PROJECT SUMMARY Rodent-borne viral outbreaks are increasing in both frequency and impact. As weather patterns evolve, rodent populations are affected and may multiply in areas where increased contact with humans results in infection. Hantaviruses, including Andes (ANDV) and Sin Nombre (SNV), are transmitted through the excreta of infected rodents and, when aerosolized, infect humans. In the Americas, hantavirus infection leads to hantavirus cardiopulmonary syndrome (HCPS), a devastating condition that features rapid onset of pulmonary edema, respiratory failure and cardiogenic shock. Treatment is supportive, not pathogen-targeted, and accordingly, approximately 40% of patients do not survive. Because hantaviruses establish lifelong, asymptomatic infections in their rodent reservoirs, they are highly prevalent in nature and represent a constant threat to humans. For example, SNV is carried by the most abundant mammal in North America, the deer mouse, which has a near ubiquitous distribution throughout the US and Canada. In the case of the South American ANDV, in addition to rodent-to-human transmission, human-to-human transmission occurs, putting not only the patient, but also family members and health care workers at risk. Despite this large potential for infection and the high case fatality rate, there are no FDA-approved treatment options or vaccines available. Hantaviruses are thus classified as NIAID Priority Pathogens and considered potential bioterrorism threats. Our long term goal is to develop an effective therapeutic against HCPS-causing hantaviruses. This proposal seeks to develop human neutralizing antibodies for therapeutic and/or prophylactic treatment of HCPS caused by ANDV. We have assembled a multidisciplinary team of molecular virologists, clinicians, and industry partners with experience developing antibody-based therapeutics. The successful development of a potent neutralizing antibody against ANDV has the potential to be a first-line antiviral for the treatment or prevention of HCPS.

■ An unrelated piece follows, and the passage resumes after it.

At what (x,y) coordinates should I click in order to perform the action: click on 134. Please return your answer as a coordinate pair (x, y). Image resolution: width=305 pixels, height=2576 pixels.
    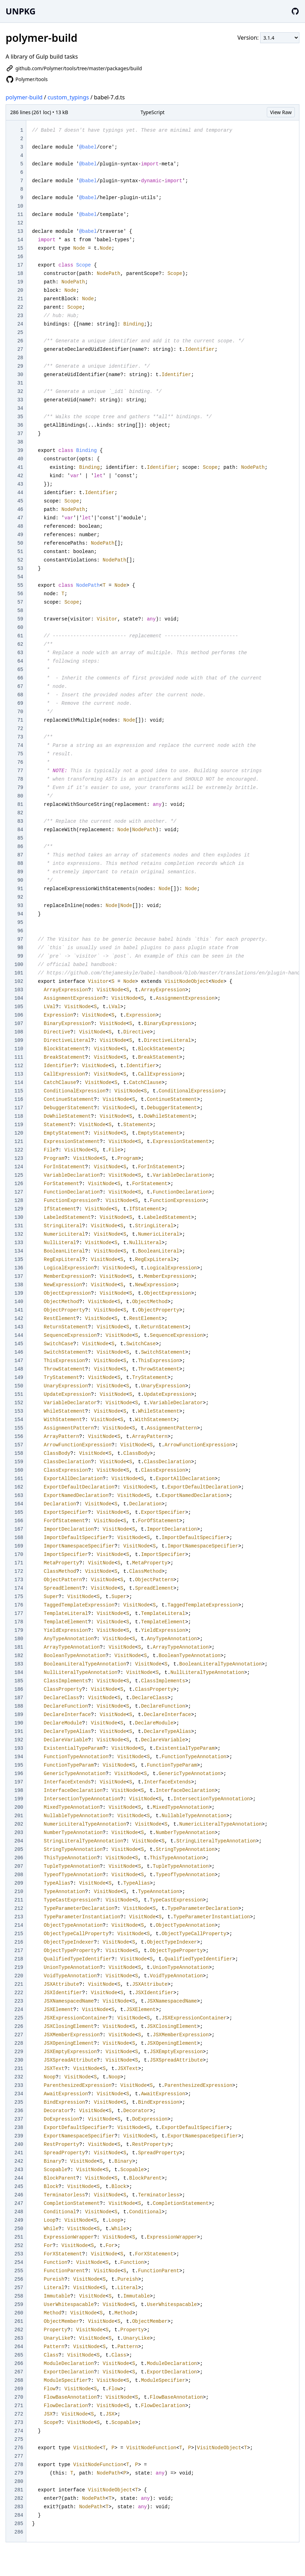
    Looking at the image, I should click on (18, 1251).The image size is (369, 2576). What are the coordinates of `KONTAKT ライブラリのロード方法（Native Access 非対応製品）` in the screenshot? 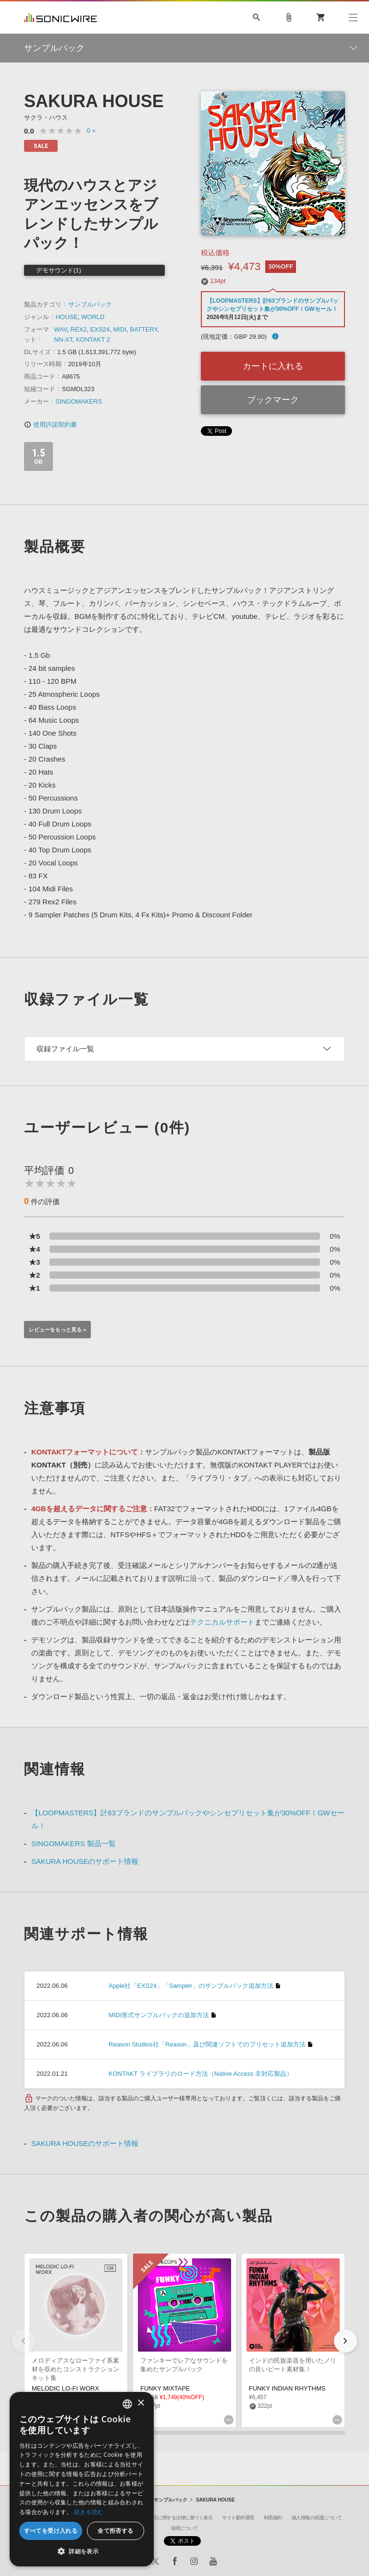 It's located at (201, 2073).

项目摘要 啮齿动物传播的病毒暴发在频率和影响方面都在增加。随着天气模式的发展，啮齿 人口受到影响，可能会在与人类接触增加的地区繁殖导致感染。 汉坦病毒，包括安第斯山脉（ANDV）和罪恶Nombre（SNV），通过感染的排泄传播 啮齿动物，当雾化后，会感染人类。在美洲，汉塔病毒感染导致汉坦病毒 心肺综合征（HCP），一种毁灭性疾病，具有肺水肿的快速发作， 呼吸衰竭和心源性休克。治疗是支持性的，而不是病原体的靶向，因此 大约40％的患者无法生存。因为汉坦病毒建立终身，无症状 在啮齿动物的储层中感染，它们在本质上非常普遍，并代表着对 人类。例如，SNV是由北美最丰富的哺乳动物携带的 在美国和加拿大的分布几乎无处不在。就南美和南美洲而言 除了啮齿动物到人类的传播外，还会发生人类到人类传播，不仅使患者， 而且家庭成员和卫生保健工作者处于危险之中。尽管感染了很大的潜力和高 病例死亡率，没有FDA批准的治疗方案或疫苗可用。因此，汉坦病毒是 归类为NIAID优先病原体，并认为潜在的生物恐怖威胁。我们的长期目标是 针对引起HCPS的汉坦病毒开发有效的治疗方法。 该提案旨在开发人类中和抗体的治疗和/或预防治疗的抗体 由ANDV引起的HCP。我们组建了一个分子病毒学家，临床医生和 具有开发基于抗体的治疗剂的经验的行业合作伙伴。成功发展 对ANDV的有效中和抗体具有治疗或 预防HCP。